29/07/2018

Aborto: la china scivolosa dell’America Latina

In America Latina, nello specifico in Argentina e in Cile, la discussione sull’aborto continua a tenere banco: l’avanzare dell’estate non pare infatti incidere, data l’importanza del tema in esame. È giusto depenalizzare l’aborto? Perché una donna dovrebbe essere “costretta” a portare a termine la gravidanza? Il bambino è un oggetto oppure un soggetto di diritti?

Vediamo quindi qual è la situazione.

Aborto: la situazione in Argentina

Da un lato abbiamo l’Argentina, dove l’8 agosto il Senato sarà chiamato a pronunciarsi circa l’approvazione definitiva della nuova legge che consentirebbe l’aborto fino alla 14esima settimana, dopo che la Camera ha già dato il suo parere – per quanto risicato – positivo.

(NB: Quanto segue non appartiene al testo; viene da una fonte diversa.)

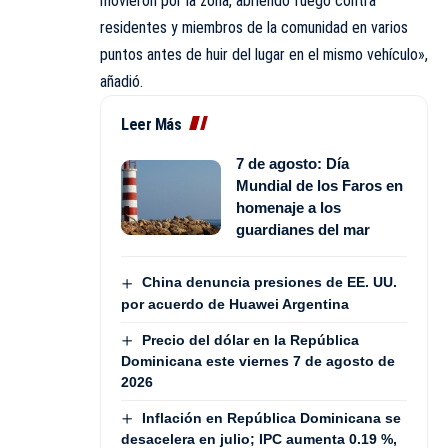
movieron por la zona, abriendo fuego contra
residentes y miembros de la comunidad en varios
puntos antes de huir del lugar en el mismo vehículo»,
añadió.
Leer Más
7 de agosto: Día
Mundial de los Faros en
homenaje a los
guardianes del mar
China denuncia presiones de EE. UU.
por acuerdo de Huawei Argentina
Precio del dólar en la República
Dominicana este viernes 7 de agosto de
2026
Inflación en República Dominicana se
desacelera en julio; IPC aumenta 0.19 %,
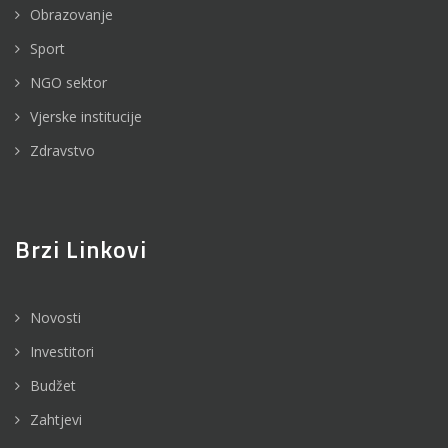
Obrazovanje
Sport
NGO sektor
Vjerske institucije
Zdravstvo
Brzi Linkovi
Novosti
Investitori
Budžet
Zahtjevi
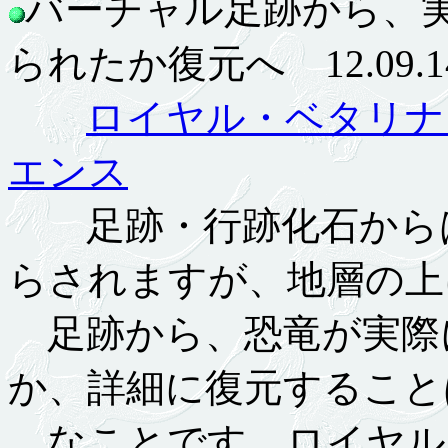
バーチャル足跡から、
られたか復元へ 12.09.1
ロイヤル・ベタリナ
エンス
足跡・行跡化石からは
らされますが、地層の上
足跡から、恐竜が実際
か、詳細に復元すること
なことです。ロイヤル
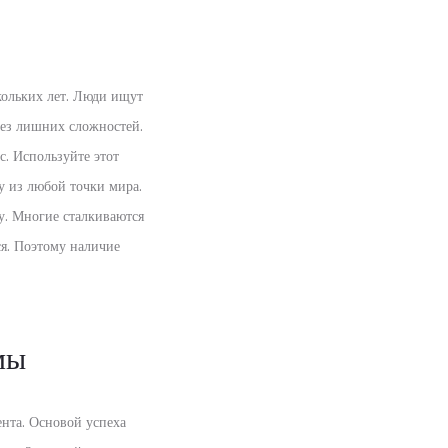
кольких лет. Люди ищут
без лишних сложностей.
с. Используйте этот
у из любой точки мира.
у. Многие сталкиваются
ся. Поэтому наличие
мы
ента. Основой успеха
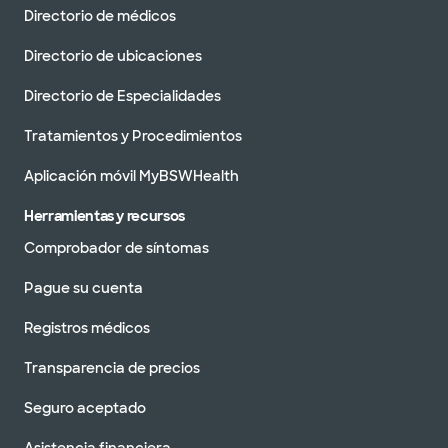
Directorio de médicos
Directorio de ubicaciones
Directorio de Especialidades
Tratamientos y Procedimientos
Aplicación móvil MyBSWHealth
Herramientas y recursos
Comprobador de síntomas
Pague su cuenta
Registros médicos
Transparencia de precios
Seguro aceptado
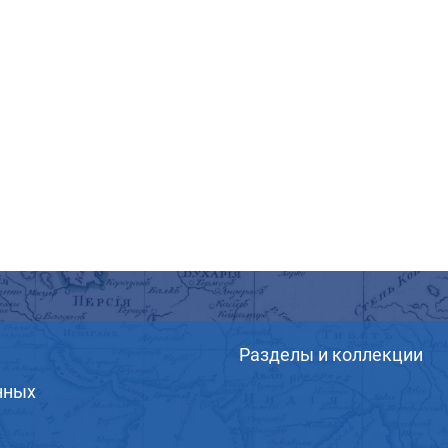
Разделы и коллекции
нных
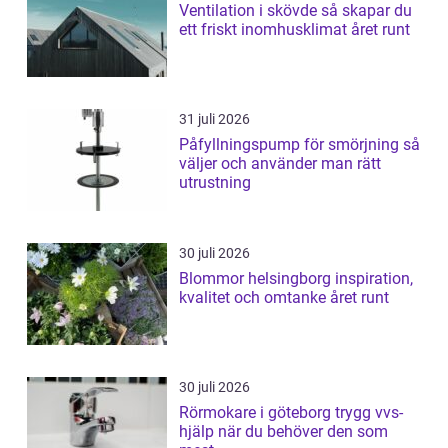
Ventilation i skövde så skapar du
ett friskt inomhusklimat året runt
31 juli 2026
Påfyllningspump för smörjning så
väljer och använder man rätt
utrustning
30 juli 2026
Blommor helsingborg inspiration,
kvalitet och omtanke året runt
30 juli 2026
Rörmokare i göteborg trygg vvs-
hjälp när du behöver den som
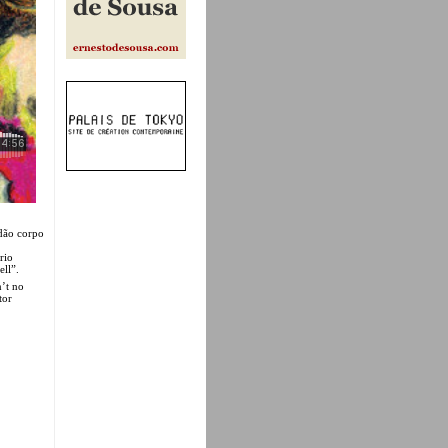
 dão corpo
rio
ell”.
’t no
tor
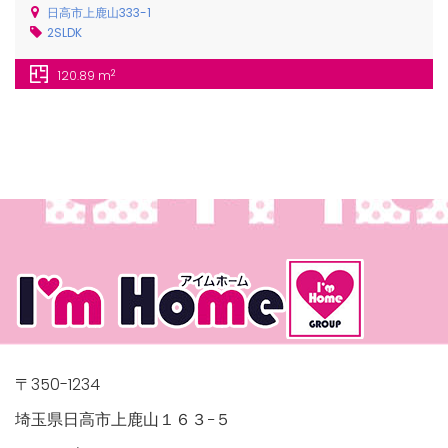
日高市上鹿山333-1
2SLDK
2
120.89 m
/houses.jp/manager/wp-
gets/top-
〒350-1234
埼玉県日高市上鹿山１６３−５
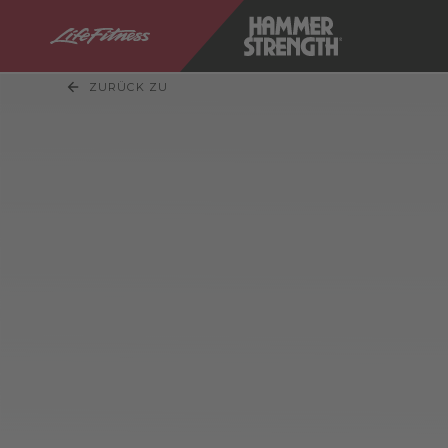
ZURÜCK ZU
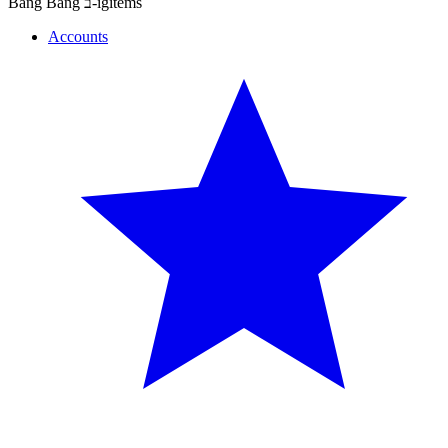
Bang Bang ב-igitems
Accounts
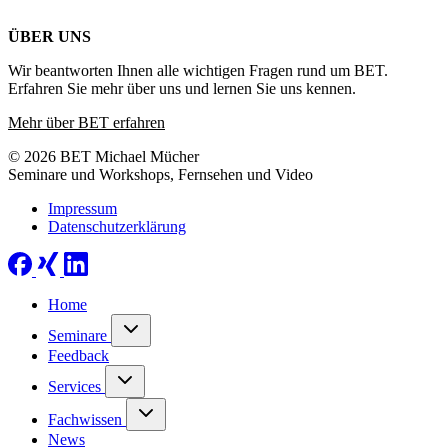
ÜBER UNS
Wir beantworten Ihnen alle wichtigen Fragen rund um BET.
Erfahren Sie mehr über uns und lernen Sie uns kennen.
Mehr über BET erfahren
© 2026 BET Michael Mücher
Seminare und Workshops, Fernsehen und Video
Impressum
Datenschutzerklärung
Home
Seminare
Feedback
Services
Fachwissen
News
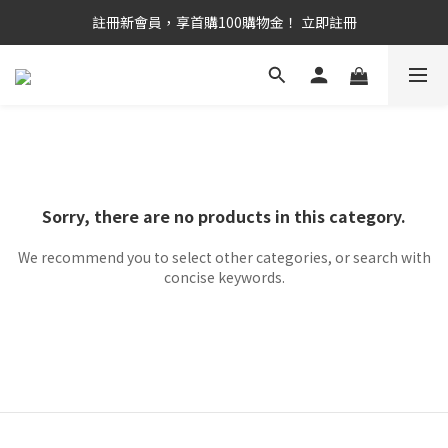
滿 千 免 運   |   官 網 獨 家 優 惠 組   |   滿 額 再 贈 禮
註冊新會員，享首購100購物金！ 立即註冊
滿 千 免 運   |   官 網 獨 家 優 惠 組   |   滿 額 再 贈 禮
Sorry, there are no products in this category.
We recommend you to select other categories, or search with
concise keywords.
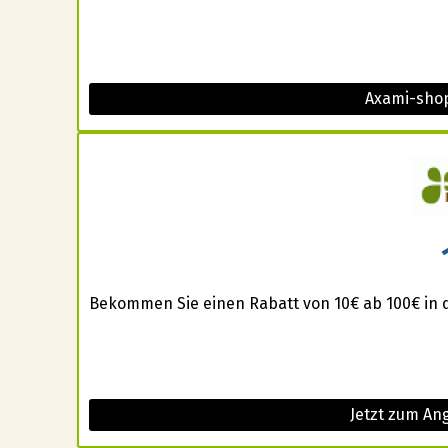
Axami-shop
Bekommen Sie einen Rabatt von 10€ ab 100€ in 
Jetzt zum An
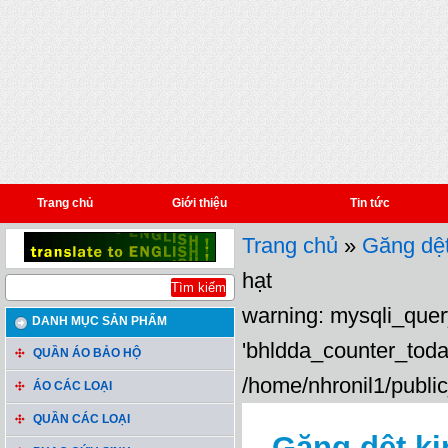
Trang chủ
Giới thiệu
Tin tức
Trang chủ
»
Găng dệt
hạt
warning: mysqli_query
DANH MỤC SẢN PHẨM
'bhldda_counter_toda
QUẦN ÁO BẢO HỘ
/home/nhronil1/public
ÁO CÁC LOẠI
QUẦN CÁC LOẠI
Găng dệt ki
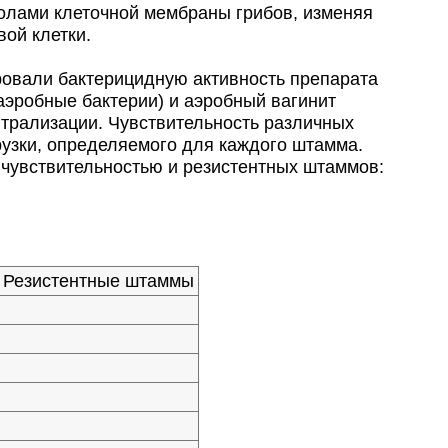
ролами клеточной мембраны грибов, изменяя
вой клетки.
ровали бактерицидную активность препарата
аэробные бактерии) и аэробный вагинит
йтрализации. Чувствительность различных
узки, определяемого для каждого штамма.
чувствительностью и резистентных штаммов:
Резистентные штаммы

In vista di questo importante voto, dunque, la chiesa argentina è tornata a far sentire la propria voce, all’insegna dello slogan «Tutta la vita vale». In una nota congiunta diramata dalle Commissioni episcopali per i laici e famiglia, Comunicazioni sociali, Liturgia e Pastorale della salute si legge: «Vogliamo assumerci le sfide della vita ferita e rinnovare la nostra scelta di custodirla, difenderla e servirla, cercando nuovi strumenti pastorali che esprimano l’impegno della Chiesa».

I fedeli vengono quindi inviati a digiunare e a pregare e si chiede anche a tutte le chiese di celebrare una Santa Messa per la vita e di promuovere l’adorazione eucaristica. Nel contempo, i prelati non escludono la possibilità – e quindi l’opportunità – di dare vita a manifestazioni pubbliche, come tante ce ne sono state in questi ultimi mesi: l’aborto è un omicidio la cui responsabilità ricade su tutta la società, quindi non è solamente una “questione privata”, come invece vorrebbero far credere i fautori della cultura della morte, nel nome di un’autodeterminazione che guarda solo alla donna, tralasciando completamente l’altro soggetto coinvolto, il bambino.

Aborto: la situazione in Cile

Sull’onda di quanto sta avvenendo in Argentina, anche il Cile ha cominciato a interrogarsi circa una possibile depenalizzazione dell’aborto, che ad oggi – in virtù della decisione presa nel 1989, sotto Michelle Bachelet – è possibile solamente in tre casi: quando vi è un rischio di vita della madre, quando il bambino presenta delle malformazioni e in caso di stupro.

Questa situazione comporta – denunciano le femministe, appigliandosi ai soliti cliché triti e ritriti a ogni latitudine rispetto al ricorso all’aborto clandestino e al venir meno del diritto di autodeterminazione delle donne – che “solamente” il 3% delle donne possono accedere all’aborto «mentre il restante 97% delle donne ricorre ad aborti clandestini»

Per combattere questo statu quo, le femministe hanno quindi organizzato una manifestazione a Santiago del Cile, all’insegna del colore verde già usato dalle “compagne” argentine. Nel corso del corteo tre donne sono rimaste ferite in maniera lieve.

«Aborto libero», chiedono le femministe attraverso i loro striscioni, dicendo di essere dalla parte delle donne. Ignorano completamente il fatto che l’aborto ha importanti conseguenze sulla salute fisica e psicologica delle donne (firma qui la petizione di ProVita per una corretta informazione in tal senso) e che tra gli esseri umani abortiti ci sono anche delle piccole donne; nel contempo, così facendo negano in principio la vocazione femminile alla maternità, il che ha una portata enorme sui singoli e sulla collettività.

La speranza è che l’America Latina, di fronte a queste pressioni, sappia ascoltarsi e tenere alta la propria identità di popolo radicato nel valore della vita. Non è facile, certo, ma non è impossibile.